***** MATERIAL PROVIDED *****

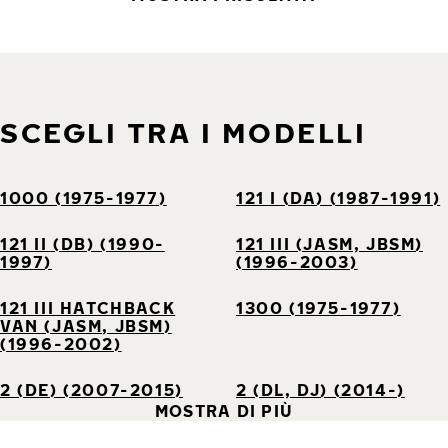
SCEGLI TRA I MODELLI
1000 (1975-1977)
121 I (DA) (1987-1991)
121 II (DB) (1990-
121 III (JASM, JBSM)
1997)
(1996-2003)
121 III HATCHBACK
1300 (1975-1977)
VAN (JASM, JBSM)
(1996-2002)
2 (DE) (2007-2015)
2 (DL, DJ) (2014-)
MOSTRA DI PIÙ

*****
***** MATERIAL PROVIDED *****

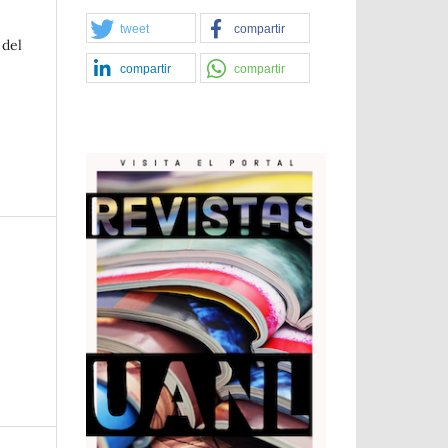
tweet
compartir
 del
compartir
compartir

*****

Look above for the line holding "SCEGLI TRA I MODELLI". Print it and every line after it, exactly, through the line holding "MOSTRA DI PIÙ".

SCEGLI TRA I MODELLI
1000 (1975-1977)
121 I (DA) (1987-1991)
121 II (DB) (1990-
121 III (JASM, JBSM)
1997)
(1996-2003)
121 III HATCHBACK
1300 (1975-1977)
VAN (JASM, JBSM)
(1996-2002)
2 (DE) (2007-2015)
2 (DL, DJ) (2014-)
MOSTRA DI PIÙ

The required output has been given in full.